Vatican City, Mar 4, 2012 / 11:35 am
The transfiguration of Christ reminds us that Jesus is the light who can overcome any darkness in our lives, Pope Benedict said March 4.
“Dear brothers and sisters, we all have need of interior light to overcome the tests of life. This light comes from God and it is Christ who gives it to us, he in whom dwells all the fullness of divinity,” the Pope said in his Sunday Angelus address.
Speaking to pilgrims gathered in St. Peter’s Square, the Pope dwelt on today’s Gospel, which recounts the Transfiguration of Jesus.
“And after six days Jesus took with him Peter and James and John, and led them up a high mountain apart by themselves; and he was transfigured before them,” the Gospel of St. Mark says. The episode is also described in the Gospels of St. Luke and St. Mark.
The Pope noted how there are two essential elements in each retelling of the story: the fact that Christ’s face and clothes “radiated a brilliant light” and that a “cloud enveloped the summit” from which a voice emanated saying, “This is my Son, the beloved, listen to him.”

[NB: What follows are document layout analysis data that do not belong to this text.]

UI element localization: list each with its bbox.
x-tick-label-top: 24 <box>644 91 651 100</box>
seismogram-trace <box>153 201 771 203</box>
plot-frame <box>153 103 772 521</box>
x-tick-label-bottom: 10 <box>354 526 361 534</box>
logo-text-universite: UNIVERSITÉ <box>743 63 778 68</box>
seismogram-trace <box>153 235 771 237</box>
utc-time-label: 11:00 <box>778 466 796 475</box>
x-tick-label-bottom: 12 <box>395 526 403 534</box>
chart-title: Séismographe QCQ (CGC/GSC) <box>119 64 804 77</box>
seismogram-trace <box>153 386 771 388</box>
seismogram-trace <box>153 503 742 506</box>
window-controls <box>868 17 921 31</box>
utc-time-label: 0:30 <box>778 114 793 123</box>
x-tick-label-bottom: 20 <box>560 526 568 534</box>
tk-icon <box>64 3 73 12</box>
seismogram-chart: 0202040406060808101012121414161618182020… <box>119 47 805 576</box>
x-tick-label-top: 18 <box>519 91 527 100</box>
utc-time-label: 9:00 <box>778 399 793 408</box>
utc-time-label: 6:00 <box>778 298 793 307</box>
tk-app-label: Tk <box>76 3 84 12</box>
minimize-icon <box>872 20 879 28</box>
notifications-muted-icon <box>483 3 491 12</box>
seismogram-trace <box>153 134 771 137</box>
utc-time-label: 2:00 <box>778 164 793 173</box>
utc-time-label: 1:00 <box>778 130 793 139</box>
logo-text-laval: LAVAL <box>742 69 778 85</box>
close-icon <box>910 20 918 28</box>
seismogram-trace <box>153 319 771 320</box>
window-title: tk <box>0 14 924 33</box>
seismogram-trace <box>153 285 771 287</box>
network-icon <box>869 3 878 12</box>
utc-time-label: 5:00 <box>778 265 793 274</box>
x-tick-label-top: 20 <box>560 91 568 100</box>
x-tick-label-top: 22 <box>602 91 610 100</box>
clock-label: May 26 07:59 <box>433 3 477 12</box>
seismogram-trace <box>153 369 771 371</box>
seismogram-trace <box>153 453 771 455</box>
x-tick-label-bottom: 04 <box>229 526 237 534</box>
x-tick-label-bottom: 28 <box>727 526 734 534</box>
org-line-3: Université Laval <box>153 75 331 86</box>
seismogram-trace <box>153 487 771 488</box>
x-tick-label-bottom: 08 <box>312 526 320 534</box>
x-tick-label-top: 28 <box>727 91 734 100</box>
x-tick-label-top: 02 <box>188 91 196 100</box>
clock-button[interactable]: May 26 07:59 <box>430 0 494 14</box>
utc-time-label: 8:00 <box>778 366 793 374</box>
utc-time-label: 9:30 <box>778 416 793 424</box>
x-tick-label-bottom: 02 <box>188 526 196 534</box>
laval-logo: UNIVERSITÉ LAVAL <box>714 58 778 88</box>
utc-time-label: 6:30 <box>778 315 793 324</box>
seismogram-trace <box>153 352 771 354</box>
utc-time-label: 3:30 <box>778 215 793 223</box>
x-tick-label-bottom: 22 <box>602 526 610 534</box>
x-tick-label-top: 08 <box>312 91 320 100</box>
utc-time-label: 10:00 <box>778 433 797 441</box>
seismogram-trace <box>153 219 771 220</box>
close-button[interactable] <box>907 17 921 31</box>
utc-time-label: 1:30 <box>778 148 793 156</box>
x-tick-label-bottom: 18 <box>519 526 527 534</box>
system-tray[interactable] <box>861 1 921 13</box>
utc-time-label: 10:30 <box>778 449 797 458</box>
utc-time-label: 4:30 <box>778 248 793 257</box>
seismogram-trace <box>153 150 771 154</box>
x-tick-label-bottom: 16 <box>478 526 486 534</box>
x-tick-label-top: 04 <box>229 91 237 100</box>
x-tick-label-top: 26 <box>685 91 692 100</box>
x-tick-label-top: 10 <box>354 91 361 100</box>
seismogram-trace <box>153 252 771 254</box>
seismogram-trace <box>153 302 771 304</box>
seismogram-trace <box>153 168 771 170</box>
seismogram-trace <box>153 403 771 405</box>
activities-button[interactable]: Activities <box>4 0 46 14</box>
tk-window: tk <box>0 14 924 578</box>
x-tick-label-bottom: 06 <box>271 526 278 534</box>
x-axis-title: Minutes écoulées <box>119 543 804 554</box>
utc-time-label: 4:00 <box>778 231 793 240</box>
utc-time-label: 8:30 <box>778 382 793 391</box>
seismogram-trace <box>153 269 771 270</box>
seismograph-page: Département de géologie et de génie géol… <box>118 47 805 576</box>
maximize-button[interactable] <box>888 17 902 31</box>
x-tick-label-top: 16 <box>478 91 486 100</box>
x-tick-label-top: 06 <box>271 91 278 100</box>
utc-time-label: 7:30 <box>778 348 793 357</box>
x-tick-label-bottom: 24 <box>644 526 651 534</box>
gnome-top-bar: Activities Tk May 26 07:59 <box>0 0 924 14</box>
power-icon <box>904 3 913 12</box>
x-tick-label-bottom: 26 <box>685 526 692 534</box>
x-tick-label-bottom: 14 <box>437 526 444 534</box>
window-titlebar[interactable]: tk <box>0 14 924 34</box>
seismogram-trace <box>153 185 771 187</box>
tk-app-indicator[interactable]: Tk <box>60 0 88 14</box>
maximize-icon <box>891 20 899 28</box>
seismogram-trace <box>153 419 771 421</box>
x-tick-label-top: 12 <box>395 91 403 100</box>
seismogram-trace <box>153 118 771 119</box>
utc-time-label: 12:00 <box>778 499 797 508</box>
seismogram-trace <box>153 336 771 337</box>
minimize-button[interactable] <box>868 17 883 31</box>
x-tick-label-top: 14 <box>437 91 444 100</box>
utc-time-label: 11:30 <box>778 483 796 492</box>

Pope Benedict summed up those elements as “the light and the voice” -- the “divine light that shines on the face of Jesus, and the voice of the Heavenly Father who testifies for him and commands us to listen.”
This episode, he explained, “is not detached” from the Lenten path that will take Jesus towards “the fulfillment of his mission, well knowing that, to attain the resurrection, he will undergo suffering and death on the Cross.”
Christ had spoken openly of this to his disciples but “they do not understand and, indeed, have rejected this prospect,” the Pope recalled, because “they do not reason according to God but according to men.”
Therefore, Christ wanted to reveal his “divine glory” and “the splendor of truth and love” to illuminate the hearts of his apostles for their passage through “the thick darkness of his passion and death, when the scandal of the cross will be for them unbearable.”
This “inner light” will protect them “from the assaults of darkness” because “even in the darkest night, Jesus is the light that never goes out.”
Pope Benedict drew his remarks to close with a “wonderful expression” from the 4-5th century theologian, St. Augustine of Hippo. “That which for the eyes of the body is the sun that we see, he (Christ) is for the eyes of the heart.”
Before leading the recitation of the Angelus at noon, he entrusted the pilgrims to the Virgin Mary as “our guide in the journey of faith,” that she may help us “to live this experience in Lent, to find some time each day for silent prayer and listening to the word of God.”